A great evening. Of course if was very different from seeing Yes, but the personal and intimate approach worked well. Jon’s voice was fine, much much stronger than I expected, and he was in good spirits, very chatty with the home crowd. My next Yes event will be seeing the latest version of that band up in Newcastle early next year, a concert which I am looking forward to. I also notice that Rick Wakeman is going out on tour next year with his Journey to the Centre of the Earth album. Now I wasn’t a big fan of the album when it came out, but I must admit I am tempted to go and see the show. The comings and goings of Yes band members remains as complex and confusing as ever, but I guess it was ever so.

Jon Anderson Newcastle City Hall 1980

Jon Anderson Newcastle City Hall
Support from Clare Hamill (thanks Doug)
Jon had just left Yes for a solo career. He had been replaced in Yes by Trevor Horn and Geoff Downes of Buggles, which is a story for another day’s blog. I remember this show well. Marie came along with me and we had tickets near the front, sitting right in front of Jon. Jon’ s solo material was very impressive and his voice as strong and beautiful as ever. He focussed on material from his solo album which had just been released and also threw in a few Yes favourites. Jon Anderson has a unique voice which works best on the jazz tinged ballads that early Yes produced. He always seems very at ease on stage. I guess there were ego clashes between him and Chris Squire, who are both clearly very strong personalities, but this never showed on stage. Yes were one of the first bands that I ever saw, in the late 60s, and I’ve always had a soft spot for them. I do hope that Jon rejoins the rest of the Yes guys some day. Although Yes are still great, it will never be quite the same for me without Jon centre stage, preferably wearing a cheesecloth smock top and singing And You And I or Your Is No Disgrace.

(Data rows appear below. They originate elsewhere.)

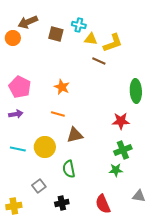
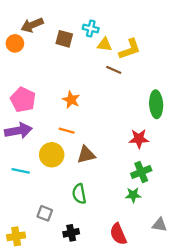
purple arrow: (16, 114) -> (18, 131), size x1.6
yellow circle: (45, 147) -> (52, 155), moved
gray square: (39, 186) -> (45, 213), turned -32

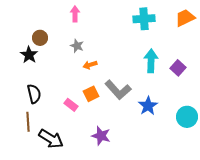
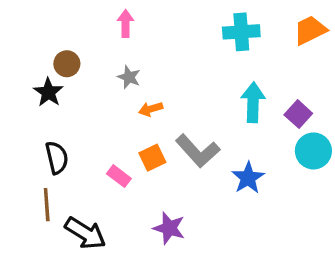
cyan circle: (187, 117) -> (313, 151), moved

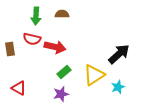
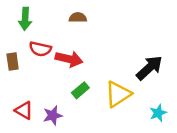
green arrow: (36, 16) -> (25, 19), moved
cyan star: (118, 87) -> (158, 113), moved
purple star: (61, 94) -> (53, 115), moved

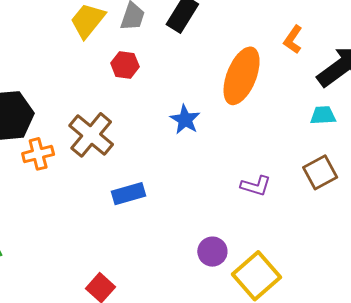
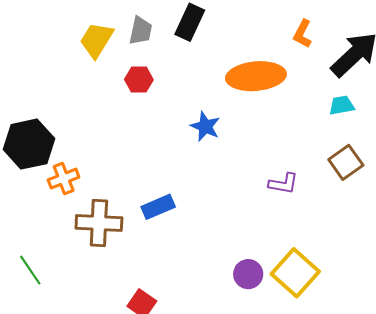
orange ellipse: (242, 76) -> (256, 76), turned 70
brown cross: (91, 135) -> (99, 223), moved, turned -30
purple circle: (212, 252) -> (248, 274), moved

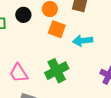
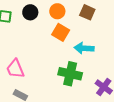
green cross: (57, 71) -> (70, 74), moved, turned 30

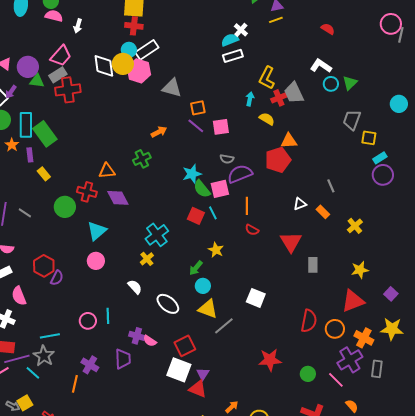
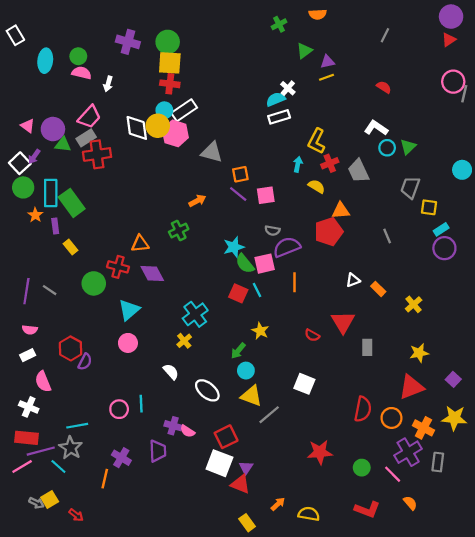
gray trapezoid: (294, 93) -> (358, 171), moved
gray line: (331, 186) -> (387, 236), moved
red semicircle: (252, 230) -> (312, 335), moved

Anderson and Wakeman Sage Gateshead 8 November 2010

Anderson and Wakeman Sage Gateshead 8 November 2010
Will and I went to see Jon Anderson and Rick Wakeman on Monday at the Sage Gateshead. The two former members of Yes have toured before together, however this is the first time that they have come to the North East and hence the first time that Will and I had seen them in this formation. The show was billed as The Project 360 Tour and featured a selection of new songs form their new album The LivingTree (they called this part of the show the “recital”) and many old Yes favourites (the “recycle”!). The show was in two halves with a short internal between. Will and I had wondered on the way through whether the two guys would be accompanied by a band; in fact there was no band. The show was centred around Rick on two keyboards and Jon on acoustic guitar and vocals. We were treated to lots of banter between the two of them, which highlighted their very different personalities; Jon still very much an old hippy, Rick a bloke who would be more at home in the local pub.
The new songs sounded OK, and were very Yes like, but it was the Yes classics that the pretty full house had come to see. These included Yours is No Disgrace, Sweet Dreams, Time and a Word, Roundabout, Starship Trooper, And you and I, Owner of the Lonely Heart; I amsure I will have missed some.
The first thing that I must say is that Jon’s voice is amazing; still as strong as it always was, and that he had no problems at all in reaching any of the notes. The arrangements of the Yes songs took some getting used to for me. I missed hearing a band; but having said that it was still great to hear those wonderful songs sung by Jon again.